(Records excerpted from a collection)
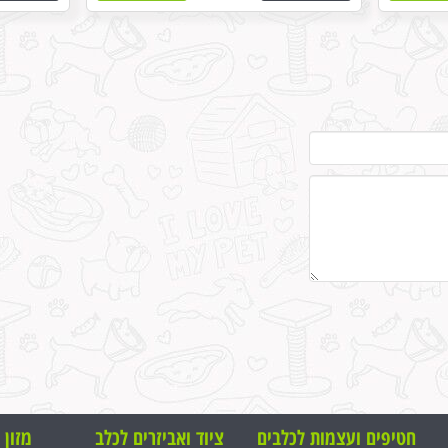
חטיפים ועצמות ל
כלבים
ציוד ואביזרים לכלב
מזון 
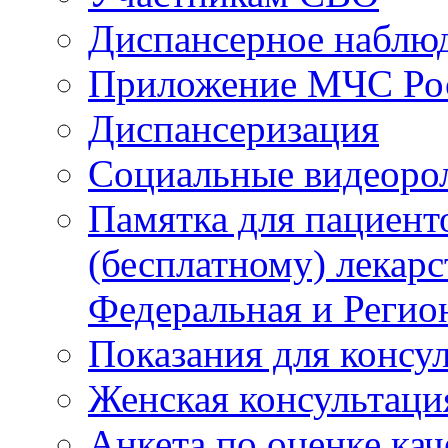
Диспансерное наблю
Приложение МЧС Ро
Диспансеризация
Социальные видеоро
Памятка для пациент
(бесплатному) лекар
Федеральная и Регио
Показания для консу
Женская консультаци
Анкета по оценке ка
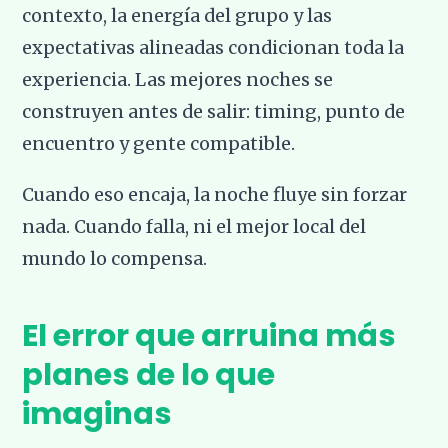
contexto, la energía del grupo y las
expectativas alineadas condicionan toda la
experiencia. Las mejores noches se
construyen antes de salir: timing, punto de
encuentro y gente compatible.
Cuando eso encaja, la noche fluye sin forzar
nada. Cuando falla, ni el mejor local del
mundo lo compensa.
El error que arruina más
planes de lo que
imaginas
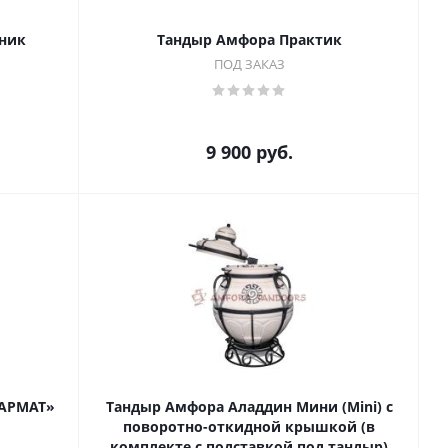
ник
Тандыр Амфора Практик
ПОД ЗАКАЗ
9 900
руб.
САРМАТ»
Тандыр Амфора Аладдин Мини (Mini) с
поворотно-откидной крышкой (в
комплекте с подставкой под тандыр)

◆ Work to complete ◆
In the records above, take every line from the opening one through the line with "encuentro y gente compatible." and repeat it exactly; pictures are not part of the copy.

◆ Written response ◆
חטיפים ועצמות ל
כלבים
ציוד ואביזרים לכלב
מזון 
Диспансерное наблю
Приложение МЧС Ро
Диспансеризация
Социальные видеоро
Памятка для пациент
(бесплатному) лекар
Федеральная и Регио
Показания для консу
Женская консультаци
Анкета по оценке ка
contexto, la energía del grupo y las
expectativas alineadas condicionan toda la
experiencia. Las mejores noches se
construyen antes de salir: timing, punto de
encuentro y gente compatible.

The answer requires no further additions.